EXERCISE MATERIAL START

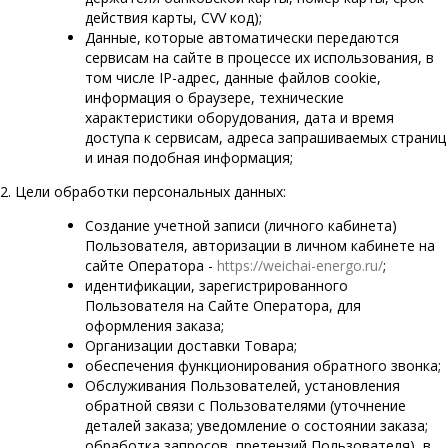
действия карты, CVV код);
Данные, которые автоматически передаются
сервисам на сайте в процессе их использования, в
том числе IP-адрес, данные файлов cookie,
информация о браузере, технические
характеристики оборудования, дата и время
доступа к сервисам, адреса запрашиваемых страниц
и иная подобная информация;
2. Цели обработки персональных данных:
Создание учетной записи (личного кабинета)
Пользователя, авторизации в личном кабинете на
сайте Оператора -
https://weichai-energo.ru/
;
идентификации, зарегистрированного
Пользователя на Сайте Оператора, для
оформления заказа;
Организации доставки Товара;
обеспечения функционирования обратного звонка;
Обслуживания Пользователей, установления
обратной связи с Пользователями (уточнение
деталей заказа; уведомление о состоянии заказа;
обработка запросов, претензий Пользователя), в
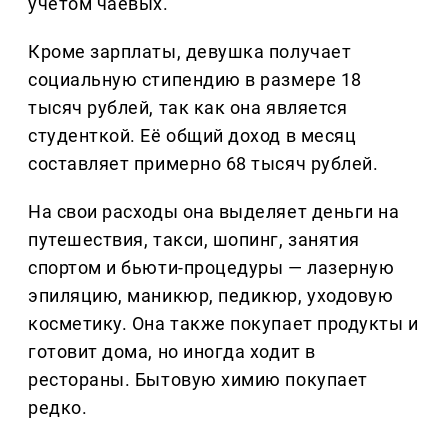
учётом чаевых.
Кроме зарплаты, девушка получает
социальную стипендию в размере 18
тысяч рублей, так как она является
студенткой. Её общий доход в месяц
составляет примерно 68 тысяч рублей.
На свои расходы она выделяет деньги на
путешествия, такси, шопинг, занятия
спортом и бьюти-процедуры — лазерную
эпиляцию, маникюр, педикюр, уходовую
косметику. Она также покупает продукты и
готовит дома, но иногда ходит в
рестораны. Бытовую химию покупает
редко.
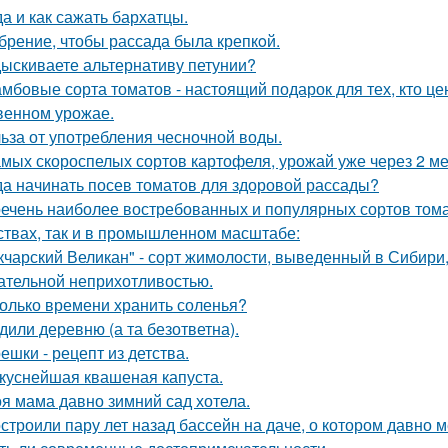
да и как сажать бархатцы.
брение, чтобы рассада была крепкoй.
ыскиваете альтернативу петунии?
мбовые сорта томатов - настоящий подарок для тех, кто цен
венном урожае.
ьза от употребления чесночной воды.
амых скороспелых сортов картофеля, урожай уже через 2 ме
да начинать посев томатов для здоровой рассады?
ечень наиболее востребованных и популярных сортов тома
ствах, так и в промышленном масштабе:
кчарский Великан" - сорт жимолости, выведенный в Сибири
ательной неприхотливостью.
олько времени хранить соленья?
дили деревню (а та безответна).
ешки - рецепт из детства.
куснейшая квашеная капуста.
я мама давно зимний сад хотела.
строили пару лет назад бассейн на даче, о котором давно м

EXERCISE MATERIAL END

- [ASSIGNMENT]
Every line from the one containing "венном урожае." through the last line of the entries should be output exactly; nothing else belongs in the reply.

- [REPLY TO THE EXERCISE]
венном урожае.
ьза от употребления чесночной воды.
амых скороспелых сортов картофеля, урожай уже через 2 ме
да начинать посев томатов для здоровой рассады?
ечень наиболее востребованных и популярных сортов тома
ствах, так и в промышленном масштабе:
кчарский Великан" - сорт жимолости, выведенный в Сибири
ательной неприхотливостью.
олько времени хранить соленья?
дили деревню (а та безответна).
ешки - рецепт из детства.
куснейшая квашеная капуста.
я мама давно зимний сад хотела.
строили пару лет назад бассейн на даче, о котором давно м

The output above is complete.